Cooking: A 1:1 ratio of vinegar to oil is the basis of a vinaigrette. Bread doughs are described by hydration (water:flour ratio).

Finance: The price-to-earnings (P/E) ratio compares a stock's price to its annual earnings. The debt-to-income ratio is critical when applying for a mortgage.

Maps and models: A scale of 1:50,000 means 1 cm on the map represents 50,000 cm (500 m) in the real world.

Photography and design: Aspect ratios (16:9 for HDTV, 3:2 for DSLR photos, 1:1 for Instagram) describe the proportions of an image or screen.

Chemistry and mixing: Two-part epoxies often specify mix ratios like 4:1 by volume. Concrete is mixed in ratios such as 1:2:4 (cement:sand:gravel).

Three-part ratios

Some ratios involve three or more parts, written as A:B:C — for example, the 1:2:4 cement:sand:gravel ratio for concrete.
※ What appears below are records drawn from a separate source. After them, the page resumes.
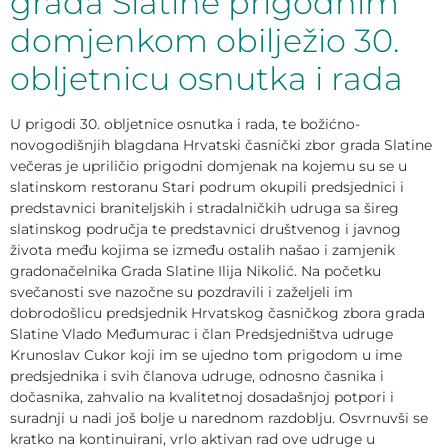
grada Slatine prigodnim
domjenkom obilježio 30.
obljetnicu osnutka i rada
U prigodi 30. obljetnice osnutka i rada, te božićno-
novogodišnjih blagdana Hrvatski časnički zbor grada Slatine
večeras je upriličio prigodni domjenak na kojemu su se u
slatinskom restoranu Stari podrum okupili predsjednici i
predstavnici braniteljskih i stradalničkih udruga sa šireg
slatinskog područja te predstavnici društvenog i javnog
života među kojima se između ostalih našao i zamjenik
gradonačelnika Grada Slatine Ilija Nikolić. Na početku
svečanosti sve nazočne su pozdravili i zaželjeli im
dobrodošlicu predsjednik Hrvatskog časničkog zbora grada
Slatine Vlado Međumurac i član Predsjedništva udruge
Krunoslav Cukor koji im se ujedno tom prigodom u ime
predsjednika i svih članova udruge, odnosno časnika i
dočasnika, zahvalio na kvalitetnoj dosadašnjoj potpori i
suradnji u nadi još bolje u narednom razdoblju. Osvrnuvši se
kratko na kontinuirani, vrlo aktivan rad ove udruge u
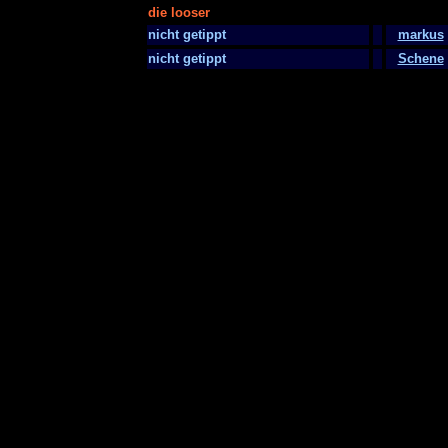
die looser
nicht getippt
markus
nicht getippt
Schene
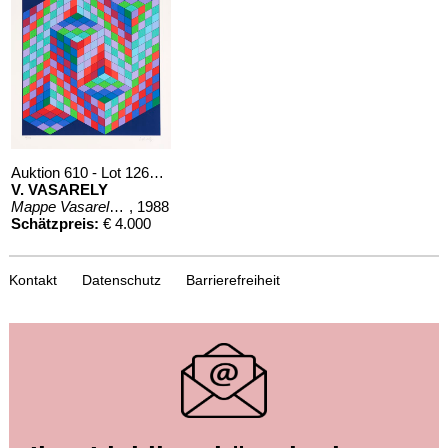
Auktion 610 - Lot 126000130
V. VASARELY
Mappe Vasarely, Texte Otto Hahn
, 1988
Schätzpreis:
€ 4.000
Kontakt
Datenschutz
Barrierefreiheit
Auktion 610 - Lot 426000268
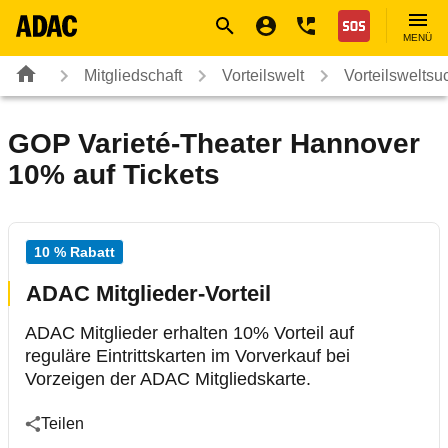
Navigation
Suche
Seiteninhalt
Fußzeile
Nothilfe
MENÜ
Mitgliedschaft
Vorteilswelt
Vorteilsweltsu
GOP Varieté-Theater Hannover
10% auf Tickets
10 % Rabatt
ADAC Mitglieder-Vorteil
ADAC Mitglieder erhalten 10% Vorteil auf
reguläre Eintrittskarten im Vorverkauf bei
Vorzeigen der ADAC Mitgliedskarte.
Teilen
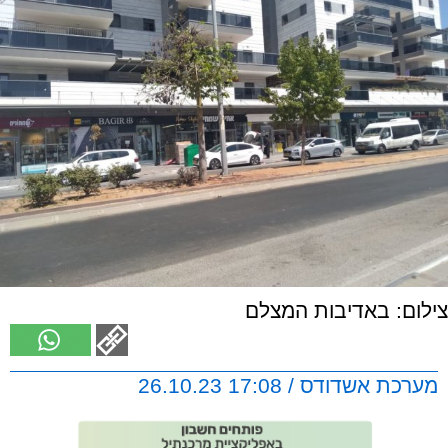
צילום: באדיבות המצלם
מערכת אשדודס / 17:08 26.10.23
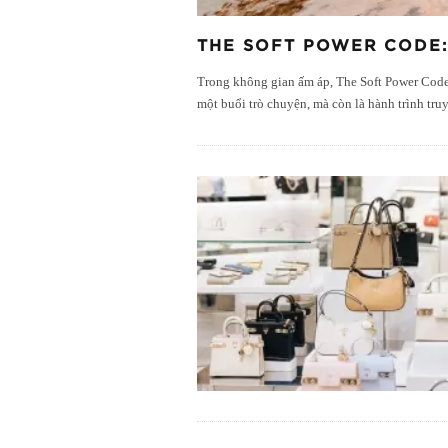
THE SOFT POWER CODE:
Trong không gian ấm áp, The Soft Power Code 
một buổi trò chuyện, mà còn là hành trình tr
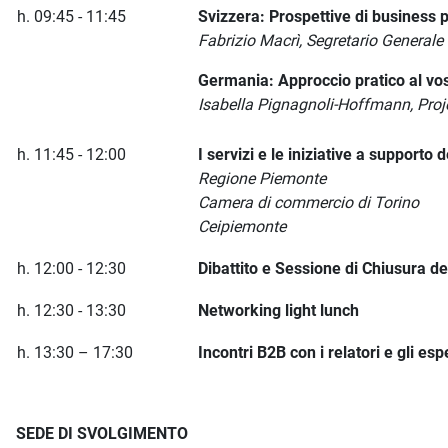
h. 09:45 - 11:45
Svizzera: Prospettive di business p
Fabrizio Macrì, Segretario Generale
Germania: Approccio pratico al vo
Isabella Pignagnoli-Hoffmann, Pr
h. 11:45 - 12:00
I servizi e le iniziative a supporto
Regione Piemonte
Camera di commercio di Torino
Ceipiemonte
h. 12:00 - 12:30
Dibattito e Sessione di Chiusura de
h. 12:30 - 13:30
Networking light lunch
h. 13:30 – 17:30
Incontri B2B con i relatori e gli es
SEDE DI SVOLGIMENTO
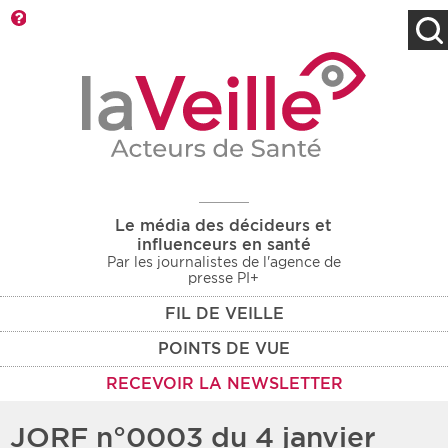
Barre d'outils
Filtres
Type d'information
Rendez-vous des 7
Rendez-vous
prochains jours
Communiqués
Communiqués des 10
Les deux
derniers jours
Le média des décideurs et
Recherche par mots clés
influenceurs en santé
Par les journalistes de l'agence de
presse PI+
FIL DE VEILLE
Secteur
Zone géographique
POINTS DE VUE
Choisir une zone
Protection sociale
RECEVOIR LA NEWSLETTER
Sanitaire
JORF n°0003 du 4 janvier
Médico-social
To simplify a multi-part ratio, divide every number by the GCF of all of them. To scale, multiply every number by the same factor. Use the simplify form above for two-part ratios; for three-part ratios, simplify pairs at a time or use the GCF calculator directly.

FAQs

A ratio compares two quantities of the same kind, expressed as A:B (read 'A to B'). It tells you how much of one thing there is relative to another. For example, a recipe with a 2:1 flour-to-sugar ratio uses twice as much flour as sugar. Ratios are used everywhere — in cooking, scale models, finance, photography, and chemistry.

When you see two equivalent ratios written as A:B = C:D, the cross-products are equal: A × D = B × C. If one of the four values is unknown, rearrange the equation to solve for it. For example, if 3:4 = 6:?, then 3 × ? = 4 × 6, so ? = 24 / 3 = 8.

Find the greatest common factor (GCF) of both numbers and divide each by it. For example, to simplify 12:18, the GCF is 6, so the simplified ratio is 12/6 : 18/6 = 2:3. A ratio is in its simplest form when its two numbers share no common factor greater than 1.

A ratio compares two quantities (e.g. 3:4). A proportion is a statement that two ratios are equal (e.g. 3:4 = 6:8). Solving a proportion typically means finding a missing value that makes the equation true.

Convert the ratio to a fraction (A:B becomes A/(A+B) for the share of A in the total), then multiply by 100. For example, 3:7 means 3 parts out of 10 total, which is 3/10 = 30%. If you want B's share, that is 7/10 = 70%.

Multiply both numbers in the ratio by the same scaling factor. To double the recipe ratio 2:1, multiply both sides by 2 to get 4:2 (which simplifies back to 2:1, since the proportion has not changed). To triple it, multiply by 3 to get 6:3. Scaling preserves the proportion.